One thing that is sure to happen at the ICTCM later this week is that I will be inundated with tech stuff (from the exhibit hall) and ideas about using tech stuff (from sessions and workshops) in my teaching. Of course it’s good, clean fun to play around with tech stuff, and it’s good to come into contact with other people who are passionate about technology in teaching and with their ideas. But there’s a danger here as well: You might get so swept up in the zeitgeist of the conference that you begin to uncritically adopt all kinds of tech stuff and tech ideas for inclusion in your classroom without really evaluating it.
So when I am at the conference, there are three basic questions that I will ask whenever encounter tech stuff or ideas. They are the same questions I have asked for years about technology, whether that technology is for education, entertainment, home improvement, or whatever:
- What does this technology do?
- What problem does this technology solve?
- What technology currently exists to solve this problem, and in what sense is this product an improvement over the existing technology?
This series of questions has, in the past, provided me with a buffer of objective distance from interesting-looking tech and forced me to think critically about things I see, rather than just snapping up whatever looks cool or interesting and blindly moving forward with it in my classes. Forcing yourself to see new technology from a problem-solving point of view is a pretty good exercise in general.

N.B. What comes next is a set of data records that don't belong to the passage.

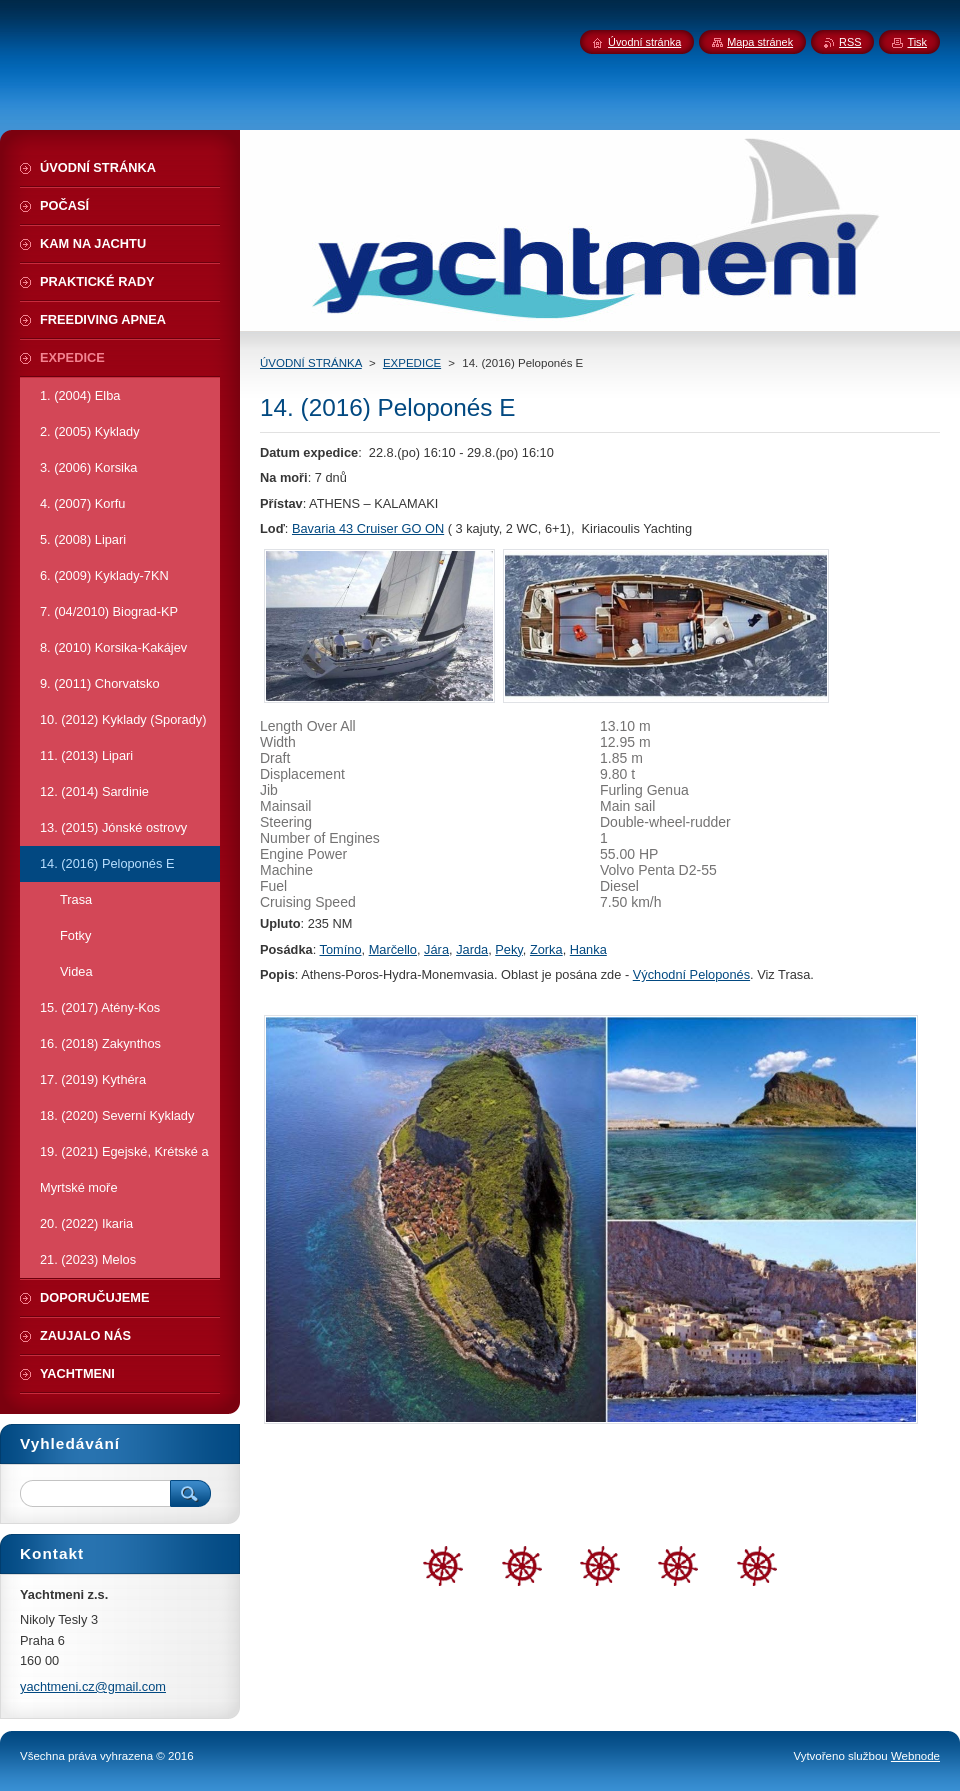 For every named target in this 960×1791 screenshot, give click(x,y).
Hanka (588, 949)
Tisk (917, 42)
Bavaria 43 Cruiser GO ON (368, 528)
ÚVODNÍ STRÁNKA (311, 363)
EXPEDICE (412, 363)
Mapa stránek (760, 42)
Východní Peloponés (691, 974)
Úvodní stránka (644, 42)
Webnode (915, 1756)
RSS (850, 42)
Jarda (472, 949)
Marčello (393, 949)
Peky (509, 949)
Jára (436, 949)
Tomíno (341, 949)
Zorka (546, 949) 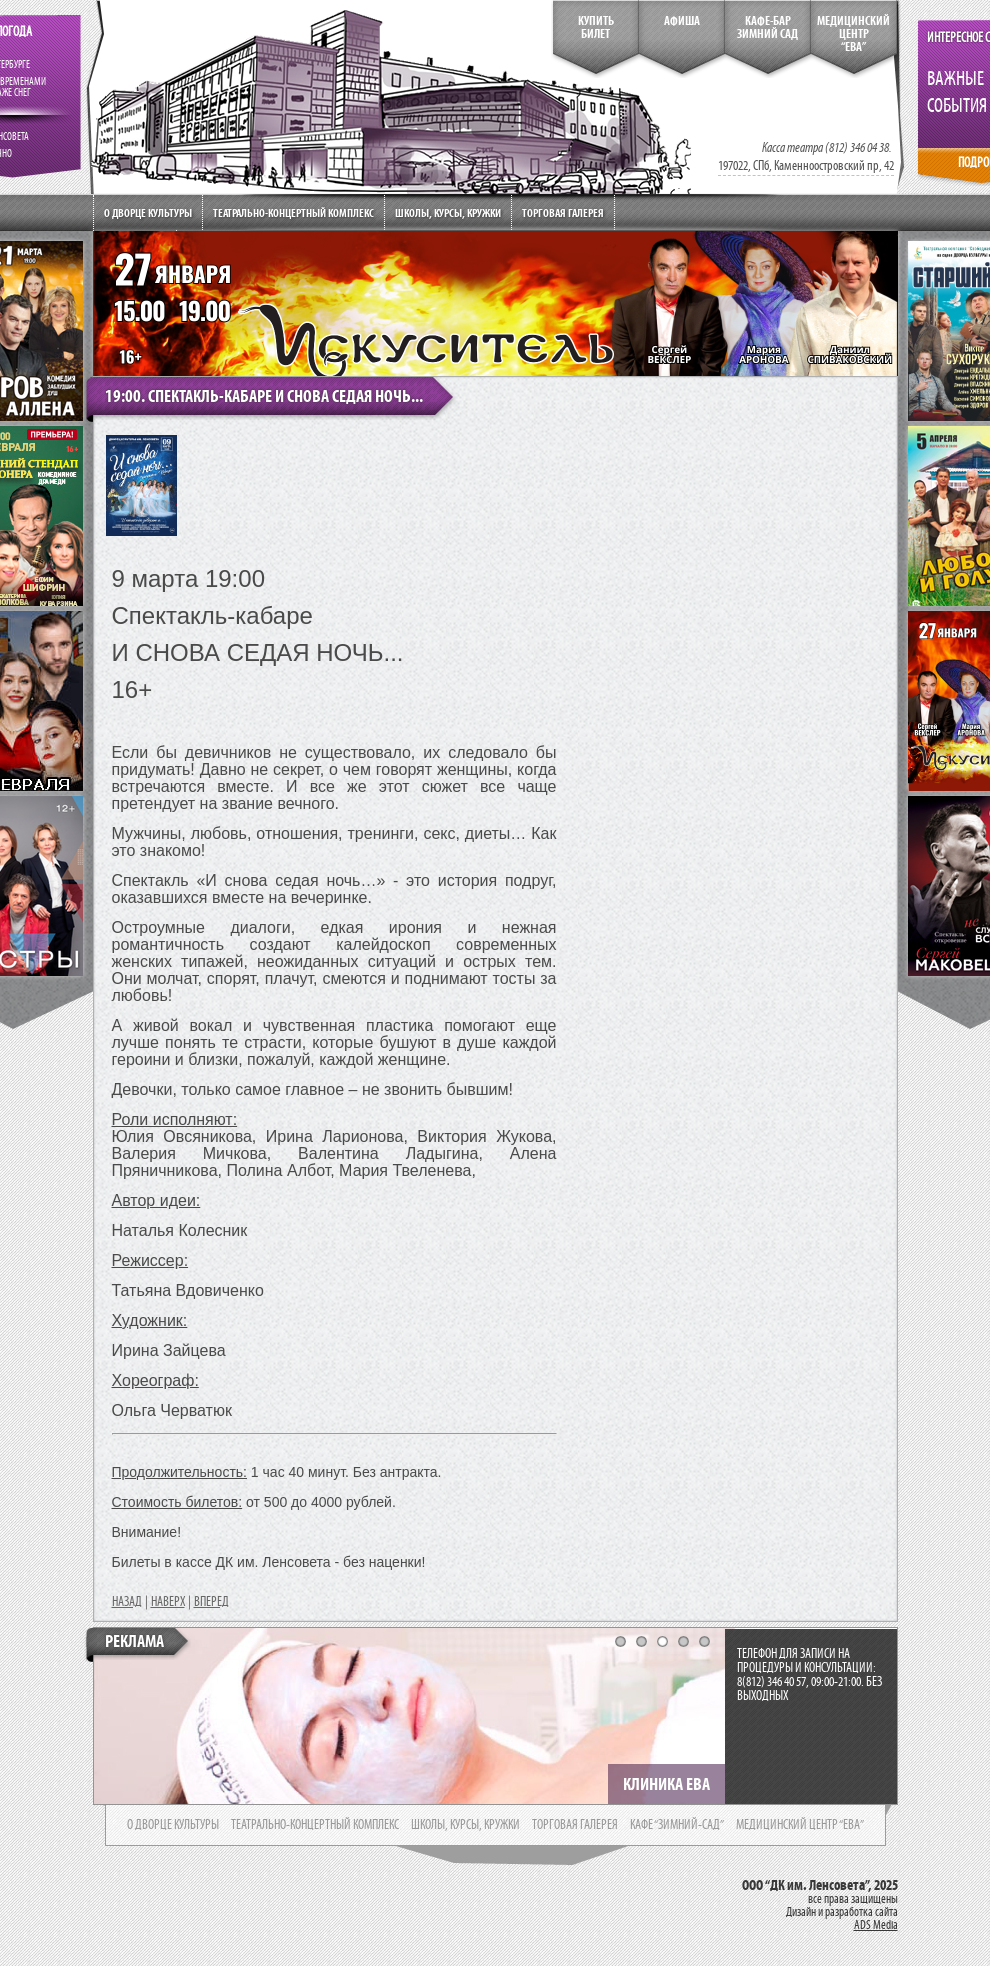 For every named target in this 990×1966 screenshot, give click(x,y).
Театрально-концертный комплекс (293, 212)
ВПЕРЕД (211, 1602)
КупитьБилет (596, 27)
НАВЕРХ (168, 1602)
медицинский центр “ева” (800, 1825)
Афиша (682, 21)
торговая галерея (575, 1825)
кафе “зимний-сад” (677, 1825)
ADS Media (876, 1925)
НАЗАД (127, 1602)
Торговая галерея (563, 212)
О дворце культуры (148, 212)
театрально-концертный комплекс (315, 1825)
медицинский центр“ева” (853, 34)
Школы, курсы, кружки (448, 212)
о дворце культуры (173, 1825)
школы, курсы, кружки (465, 1825)
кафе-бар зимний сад (767, 27) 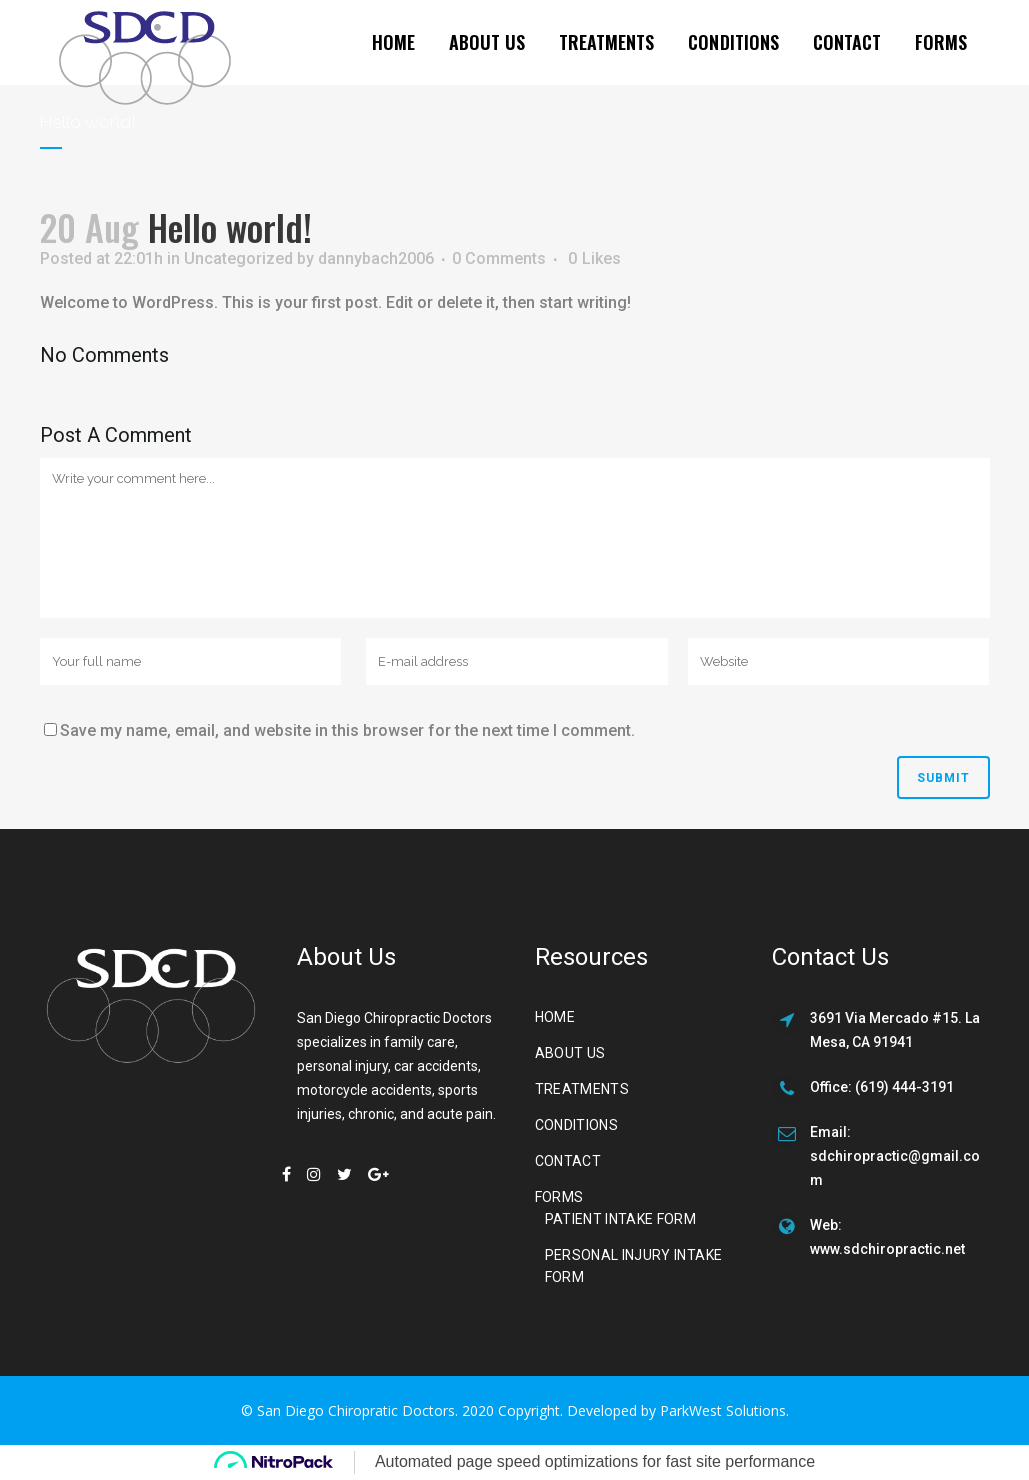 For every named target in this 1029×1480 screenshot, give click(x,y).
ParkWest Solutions (723, 1410)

I daresay that there are a lot of edubloggers out there that could stand a little more objectivity and critical thinking in how they approach technology; sometimes ed-tech blogs put off a sort of glassy-eyed cult-like aura, like the blogger wants nothing than for you to drink the Kool-Aid of the latest read/write Web 2.0 social network/digital storytelling thing they just spent 36 hours deconstructing. (I think the delusion about digital natives arises mainly as a product of the haze of one’s own unbridled indulgence in educational tech. Spend enough hours wasting time on Twitter and you can convince yourself that 24/7 sharing of personal acts and information is actually normative.)
If a technology product I am considering cannot be described easily in terms of its basic functionality, or if it is not in place to solve a clearly-defined problem, or if it does not improve significantly upon existing technology whose functionality is well-defined and which solves a clearly-defined problem, then most likely it’s not going to make me be more productive or my students learn better.
I think these questions actually originated with Wendell Berry, not somebody you’d normally associate with the ed-tech stormtroopers in the blogosphere. He’s something of a Luddite, I know, but an intelligent one and a person whose caution with new technologies I have always admired.